Myth: Good Parents Always Enjoy Their Kids.

No. they don’t because the children of good parents are not always enjoyable. ‘Nuff said.

Myth: Good Parents Have it All Figured Out.

Actually good parents get that this parenting thing is a process and it’s changing all the dang time as kids move from one developmental stage to another. Good parents may feel great about parenting a 3-year old and absolutely lousy about parenting a 13-year old or vice versa because those are totally different kinds of parenting, which take a totally different skill set. Good parents get help (books, friends, therapists) when they feel stuck and most good parents will eventually feel stuck because parenting is hard.

Myth: Good Parents are Fair.

Nope, good parents try to be just but they are not always strictly fair. That might mean different bedtimes, different chore expectations or different privileges for different kids. Sure, sometimes good parents take the easy way out and just buy everyone the same pack of gum — no arguing! — and other times they wearily wade into explaining yet again that just because your sister gets to go to a birthday party doesn’t mean that you get to go to Kroger’s to pick out a cupcake. Good parents learn to withstand tears and sorrow with sympathy but without giving in. Sometimes they don’t because, remember, good parents are imperfect.

Myth: Good Parents are Patient.

In fact, sometimes good parents are patient and sometimes they’re not. Sometimes good parents don’t have the energy to be patient or they’re having bad days. Good parents learn to bring this experience to build empathy with their own impatient kids.

Myth: Good Parents Have Clean Houses, Lots of Home-Cooked Meals and Amazing Holiday Traditions.

Ummm, sometimes? Sometimes not. Good parents do some things really well and other things not so great. Good parents may be terrific softball coaches with filthy kitchens.
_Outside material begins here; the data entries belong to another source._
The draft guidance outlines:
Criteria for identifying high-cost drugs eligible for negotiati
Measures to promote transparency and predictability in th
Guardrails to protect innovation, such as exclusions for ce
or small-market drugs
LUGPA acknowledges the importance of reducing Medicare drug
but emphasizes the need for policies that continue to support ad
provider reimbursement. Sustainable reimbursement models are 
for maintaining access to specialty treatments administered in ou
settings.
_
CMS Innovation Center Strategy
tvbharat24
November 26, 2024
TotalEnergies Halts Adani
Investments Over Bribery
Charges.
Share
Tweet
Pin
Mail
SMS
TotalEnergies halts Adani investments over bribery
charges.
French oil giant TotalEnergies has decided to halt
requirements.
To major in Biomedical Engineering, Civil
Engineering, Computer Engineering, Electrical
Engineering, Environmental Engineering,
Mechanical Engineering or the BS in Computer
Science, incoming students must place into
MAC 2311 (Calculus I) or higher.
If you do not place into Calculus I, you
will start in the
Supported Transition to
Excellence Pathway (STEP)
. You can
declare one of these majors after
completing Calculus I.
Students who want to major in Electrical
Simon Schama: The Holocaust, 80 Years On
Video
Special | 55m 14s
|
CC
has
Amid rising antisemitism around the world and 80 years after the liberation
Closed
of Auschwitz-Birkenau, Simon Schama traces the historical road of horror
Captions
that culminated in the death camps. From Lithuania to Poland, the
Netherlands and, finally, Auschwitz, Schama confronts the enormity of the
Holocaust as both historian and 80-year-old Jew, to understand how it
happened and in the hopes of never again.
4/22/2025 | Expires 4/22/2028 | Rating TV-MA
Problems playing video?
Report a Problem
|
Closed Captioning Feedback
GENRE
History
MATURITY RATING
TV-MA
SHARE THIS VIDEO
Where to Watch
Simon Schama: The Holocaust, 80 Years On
Good parents may know how to make a mean pot roast but can’t make cookies to save their lives. Good parents don’t always remember to buy pumpkins in time for Halloween or advent calendars in time for Christmas. Good parents don’t always have money for the tooth fairy. Good parents sometimes don’t notice their kids have grown out of their tennis shoes until they notice them limping across the playground. Good parents forget to pack the diaper bag.

Myth: Good Parents are Confident.

Sure, sometimes good parents look at a parenting challenge and say smugly to themselves, “Yeah, I got this.” But lots of other times good parents lie in their beds wondering if that decision they made about homework or screen time or dessert was the right one after all. They work hard to model the great grand work of self improvement, understanding and relationships. They live complex lives that sometimes create challenges they hoped their children would never have to face — divorce or death or depression. They struggle and worry and fret. They move forward because they have to, not always because they’re sure.

Myth: Good Parents are Consistent.

This is one of the things every parenting book says: Be Consistent. And it’s true that consistency will save you a lot of trouble in the long run. If you always say no to the candy aisle in the grocery check out line your kid won’t necessarily stop asking (or whining) but they’ll learn that when you say no, you mean it, which will come in handy when they’re teenagers. But sometimes the candy seems like a good idea because you’ve got such a headache that you’ll say yes to anything to get them to shut up. Good parents sometimes make short term decisions just to cope because life is like that.

Myth: Good Parents are Born, Not Made.

No way. Most of us have to work hard — ongoing — to be good parents just like we have to work on our skills to do anything else well (play tennis, bake yeast breads, create killer TED-inspired presentations, etc.). Good parents sometimes get tired of all of the self-growth and effort that being a good parent takes, particularly when they look at the 2-year old wailing on the floor or contemplate the disaster-area of an 11-year old’s room or note that the 16-year old is missing curfew. Then those good parents reach out to friends for a night out or call a therapist for help or reread How to Talk So Kids Will Listen again. Sheesh, says the good parent to herself, when am I gonna get it? But the good parent keeps trying.